Perhaps instead of focusing on dubious Canadian medical tales such as that of Ms. Holmes, Americans should focus on curing this ongoing moral disgrace — a project that Mitt Romney took on in Massachusetts, to his great credit, and now has abandoned for the sake of indulging his party’s free-market dogma, to his great shame.

Every year, I drive through Massachusetts — and New Hampshire, and New York, and Vermont — en route from my home in Toronto to our family’s traditional summer vacation spot in Ogunquit, Maine.

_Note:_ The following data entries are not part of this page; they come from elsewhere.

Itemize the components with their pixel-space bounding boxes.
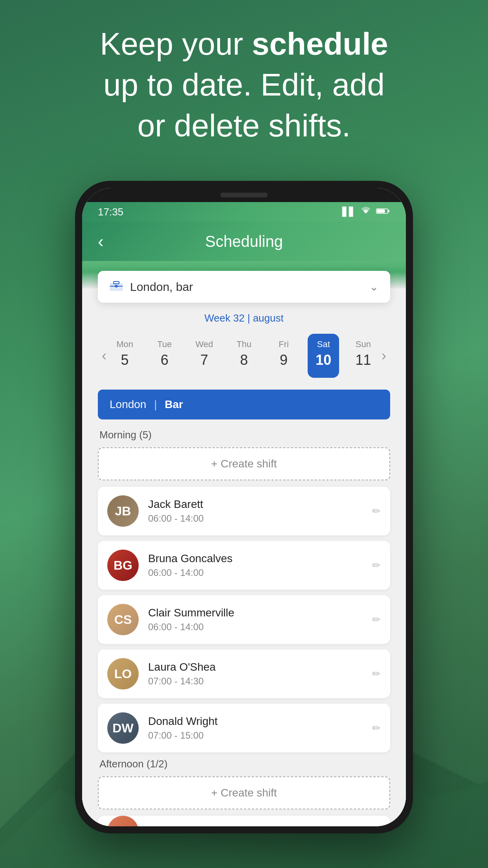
shift-time-bruna: 06:00 - 14:00: [148, 567, 372, 578]
phone-screen: 17:35 ▋▋: [82, 188, 406, 826]
day-thu[interactable]: Thu 8: [228, 334, 260, 378]
back-button[interactable]: ‹: [98, 233, 104, 250]
day-sun-name: Sun: [356, 339, 371, 349]
day-selector: ‹ Mon 5 Tue 6 Wed 7 Thu: [98, 334, 390, 378]
content-area[interactable]: Week 32 | august ‹ Mon 5 Tue 6 Wed 7: [82, 289, 406, 826]
create-shift-morning-button[interactable]: + Create shift: [98, 447, 390, 480]
avatar-bruna: BG: [107, 550, 139, 581]
shift-info-laura: Laura O'Shea 07:00 - 14:30: [148, 661, 372, 687]
svg-rect-2: [377, 210, 385, 213]
create-shift-afternoon-label: + Create shift: [211, 787, 277, 799]
app-header: ‹ Scheduling: [82, 222, 406, 261]
hero-line3: or delete shifts.: [138, 108, 351, 143]
shift-info-bruna: Bruna Goncalves 06:00 - 14:00: [148, 552, 372, 578]
day-mon-num: 5: [121, 352, 129, 368]
edit-shift-laura-button[interactable]: ✏: [372, 668, 381, 680]
location-separator: |: [154, 398, 160, 410]
edit-shift-clair-button[interactable]: ✏: [372, 614, 381, 626]
app-title: Scheduling: [205, 233, 283, 250]
day-tue-num: 6: [161, 352, 169, 368]
wifi-icon: [360, 206, 371, 217]
shift-info-clair: Clair Summerville 06:00 - 14:00: [148, 607, 372, 633]
hero-section: Keep your schedule up to date. Edit, add…: [0, 24, 488, 146]
shift-card-laura[interactable]: LO Laura O'Shea 07:00 - 14:30 ✏: [98, 649, 390, 698]
svg-rect-6: [115, 285, 117, 287]
shift-time-jack: 06:00 - 14:00: [148, 513, 372, 524]
avatar-afternoon: AM: [107, 816, 139, 826]
edit-shift-donald-button[interactable]: ✏: [372, 722, 381, 734]
avatar-clair: CS: [107, 604, 139, 635]
hero-bold: schedule: [252, 26, 388, 61]
svg-rect-4: [114, 281, 119, 284]
days-row: Mon 5 Tue 6 Wed 7 Thu 8: [106, 334, 382, 378]
create-shift-afternoon-button[interactable]: + Create shift: [98, 776, 390, 809]
shift-card-donald[interactable]: DW Donald Wright 07:00 - 15:00 ✏: [98, 704, 390, 752]
day-tue[interactable]: Tue 6: [149, 334, 180, 378]
day-sun-num: 11: [355, 352, 371, 368]
shift-time-laura: 07:00 - 14:30: [148, 676, 372, 687]
shift-name-laura: Laura O'Shea: [148, 661, 372, 673]
next-week-button[interactable]: ›: [382, 348, 386, 364]
location-selector[interactable]: London, bar ⌄: [98, 271, 390, 303]
shift-name-jack: Jack Barett: [148, 498, 372, 511]
afternoon-section-header: Afternoon (1/2): [98, 758, 390, 770]
day-wed-name: Wed: [195, 339, 213, 349]
day-tue-name: Tue: [157, 339, 172, 349]
day-sat-num: 10: [316, 352, 331, 368]
svg-rect-1: [388, 210, 389, 212]
edit-shift-jack-button[interactable]: ✏: [372, 505, 381, 517]
phone-notch-area: [82, 188, 406, 202]
signal-icon: ▋▋: [342, 207, 356, 217]
location-name: London, bar: [130, 280, 193, 294]
day-fri-name: Fri: [279, 339, 289, 349]
afternoon-section: Afternoon (1/2) + Create shift AM: [98, 758, 390, 826]
speaker: [220, 193, 268, 197]
shift-card-bruna[interactable]: BG Bruna Goncalves 06:00 - 14:00 ✏: [98, 541, 390, 590]
day-wed-num: 7: [200, 352, 208, 368]
hero-line2: up to date. Edit, add: [103, 67, 385, 102]
day-mon[interactable]: Mon 5: [109, 334, 141, 378]
status-bar: 17:35 ▋▋: [82, 202, 406, 222]
shift-name-donald: Donald Wright: [148, 715, 372, 728]
shift-info-donald: Donald Wright 07:00 - 15:00: [148, 715, 372, 741]
shift-name-clair: Clair Summerville: [148, 607, 372, 619]
avatar-jack: JB: [107, 495, 139, 527]
chevron-down-icon[interactable]: ⌄: [369, 280, 378, 293]
day-sat-name: Sat: [317, 339, 330, 349]
day-mon-name: Mon: [116, 339, 133, 349]
create-shift-morning-label: + Create shift: [211, 458, 277, 470]
location-left: London, bar: [110, 280, 193, 294]
week-label: Week 32 | august: [98, 312, 390, 324]
briefcase-icon: [110, 280, 123, 294]
edit-shift-bruna-button[interactable]: ✏: [372, 559, 381, 572]
section-bar-name: Bar: [165, 398, 183, 410]
day-thu-name: Thu: [237, 339, 251, 349]
shift-time-donald: 07:00 - 15:00: [148, 730, 372, 741]
location-section-bar: London | Bar: [98, 390, 390, 419]
phone-frame: 17:35 ▋▋: [75, 181, 413, 833]
shift-info-jack: Jack Barett 06:00 - 14:00: [148, 498, 372, 524]
day-wed[interactable]: Wed 7: [189, 334, 220, 378]
location-bar-text: London: [110, 398, 146, 410]
day-fri-num: 9: [280, 352, 288, 368]
shift-card-partial[interactable]: AM: [98, 816, 390, 826]
active-day-indicator: [316, 371, 331, 372]
prev-week-button[interactable]: ‹: [102, 348, 106, 364]
avatar-donald: DW: [107, 712, 139, 744]
status-time: 17:35: [98, 206, 123, 218]
battery-icon: [376, 207, 390, 217]
shift-time-clair: 06:00 - 14:00: [148, 622, 372, 633]
header-gradient: London, bar ⌄: [82, 261, 406, 289]
day-sat[interactable]: Sat 10: [308, 334, 339, 378]
day-fri[interactable]: Fri 9: [268, 334, 299, 378]
day-sun[interactable]: Sun 11: [347, 334, 379, 378]
day-thu-num: 8: [240, 352, 248, 368]
hero-line1: Keep your: [100, 26, 252, 61]
status-icons: ▋▋: [342, 206, 390, 217]
morning-section-header: Morning (5): [98, 429, 390, 441]
shift-card-jack[interactable]: JB Jack Barett 06:00 - 14:00 ✏: [98, 487, 390, 535]
avatar-laura: LO: [107, 658, 139, 690]
shift-card-clair[interactable]: CS Clair Summerville 06:00 - 14:00 ✏: [98, 595, 390, 644]
shift-name-bruna: Bruna Goncalves: [148, 552, 372, 565]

And every year, I make a habit of taking secondary country roads, to enjoy the region’s beautiful small-town landscapes.

But on the bulletin boards at gas stations and general stores, you often can see the names of the forgotten victims of America’s health system traced out in ballpoint pen: notices seeking donations so this or that poor local family can buy cancer care for their child, or diabetes treatment for an uncle. You will sometimes see collection jars on the counter at diners, or yard sales, with homemade labels soliciting donations for a stroke victim, or a crippled senior. These ballpoint-pen people are America’s answer to Shona Holmes.

It is a stain on the United States that they are so legion. And a stain on the Republican Party that they have resisted efforts to bring them the universal health coverage that is available in every other developed country on earth — including, thankfully, Canada.